2. Empowering girls: Working directly with girls to support them in being agents of change, help envisage what alternative roles could look like in their community and helping them to forge their own pathway in life are major things that could help solve the issue of child marriage. Giving these girls more opportunities to build skills, educate them so they are aware of their rights and can exercise them as well as develop their own support networks is an import part of the efforts to end child marriage.
3. Economic security: Girls and women also need to have economic security if they are to live safe, healthy and empowered lives. Economic empowerment schemes such as microfinance or village savings and loan schemes can help girls to support themselves and their families without having to be married. Furthermore, ensuring girls have the opportunity to become financially literate and have the ability to open and easily access a bank account (without male supervision) can help them save in a secure way and become financially independent.
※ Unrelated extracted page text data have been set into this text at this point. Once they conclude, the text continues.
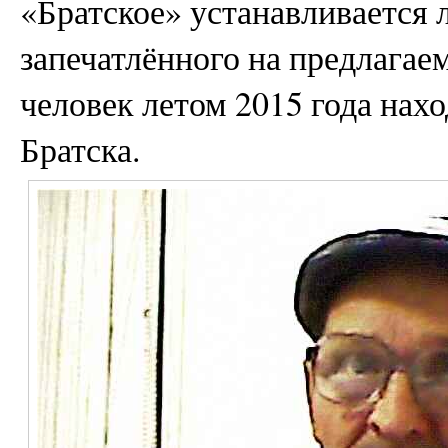
«Братское» устанавливается
запечатлённого на предлагаем
человек летом 2015 года нах
Братска.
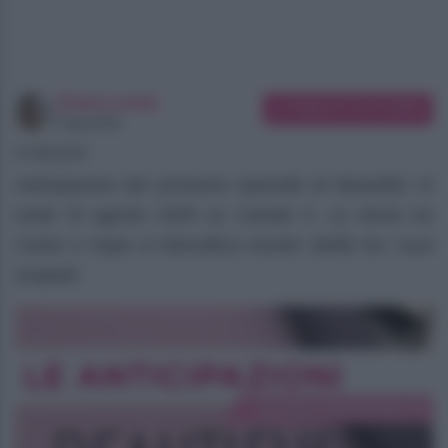
Chiara Longo
Suggerisci una modifica
Copywriter
07/08/2026
Anticipazioni del prossimo episodio di Beautiful, in
onda l’8 agosto 2026 su Canale 5. La storia tra
Carter e Hope si intensifica mentre Steffy ha i suoi
sospetti.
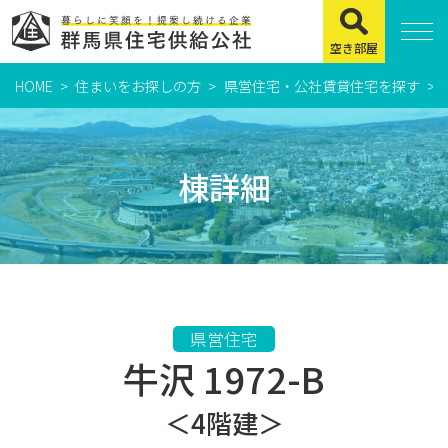
空き部屋
HOME
住まいをお探しの方
県営住宅・公社賃貸住宅を探す
住まいをお探しの方
県営住宅
棟詳細
公社賃貸住宅
市営・町営住宅
周辺地図及び周辺環境
賃貸店舗・事務所
県営住宅
牛沢 1972-B
緊急通報システムについて
よくある質問
＜4階建＞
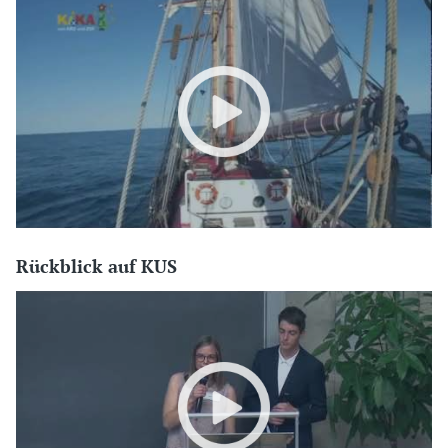
Rückblick auf KUS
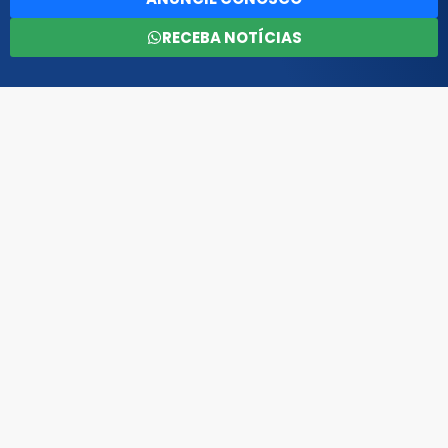
RECEBA NOTÍCIAS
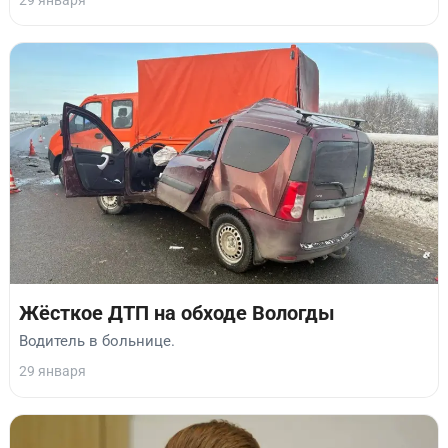
Жёсткое ДТП на обходе Вологды
Водитель в больнице.
29 января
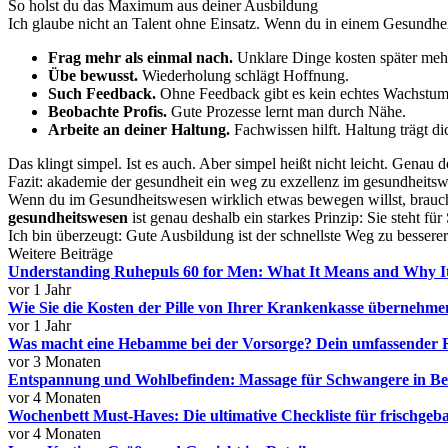
So holst du das Maximum aus deiner Ausbildung
Ich glaube nicht an Talent ohne Einsatz. Wenn du in einem Gesundheits
Frag mehr als einmal nach.
Unklare Dinge kosten später mehr
Übe bewusst.
Wiederholung schlägt Hoffnung.
Such Feedback.
Ohne Feedback gibt es kein echtes Wachstum
Beobachte Profis.
Gute Prozesse lernt man durch Nähe.
Arbeite an deiner Haltung.
Fachwissen hilft. Haltung trägt di
Das klingt simpel. Ist es auch. Aber simpel heißt nicht leicht. Genau 
Fazit: akademie der gesundheit ein weg zu exzellenz im gesundheits
Wenn du im Gesundheitswesen wirklich etwas bewegen willst, brauchst
gesundheitswesen
ist genau deshalb ein starkes Prinzip: Sie steht für 
Ich bin überzeugt: Gute Ausbildung ist der schnellste Weg zu besser
Weitere Beiträge
Understanding Ruhepuls 60 for Men: What It Means and Why I
vor 1 Jahr
Wie Sie die Kosten der Pille von Ihrer Krankenkasse übernehme
vor 1 Jahr
Was macht eine Hebamme bei der Vorsorge? Dein umfassender 
vor 3 Monaten
Entspannung und Wohlbefinden: Massage für Schwangere in Ber
vor 4 Monaten
Wochenbett Must-Haves: Die ultimative Checkliste für frischg
vor 4 Monaten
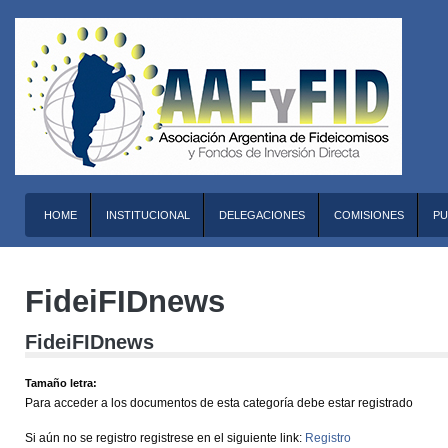
HOME
INSTITUCIONAL
DELEGACIONES
COMISIONES
PU
FideiFIDnews
FideiFIDnews
Tamaño letra:
Para acceder a los documentos de esta categoría debe estar registrado
Si aún no se registro registrese en el siguiente link:
Registro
4. Working with men and boys: Working with men and boys is a critical part of the efforts to end child marriage. In many communities it is the men who hold the power and make the decisions. Interventions targeting fathers, brothers, husbands and future husbands are important in helping men and boys reflect on the status quo and see the benefits of a community which values and supports girls and women to fulfil their potential.
5. Accessible and safe schooling: Increasing access to accessible, high quality and safe schooling is a critical strategy in ending child marriage. Education builds knowledge, opens new opportunities and can help to shift norms around the value of girls in the community. Keeping girls in school is an effective way to prevent girls marrying but it is not enough. Girls need the support to make the transition into secondary school. For married girls, it is important that schools encourage and support them to continue their education in either an informal or formal setting such as being part of a safe space programme, undertaking part-time, remote or vocational learning.
It will be no easy task to end child marriage in South Asia and according to Ela Bhatt, a member of The Elders and founder of Self Employed Women’s Association (SEWA), India’s largest women’s trade union, ‘It’s not just a matter of programme or project, ‘it’s a mission, it’s a human mission’.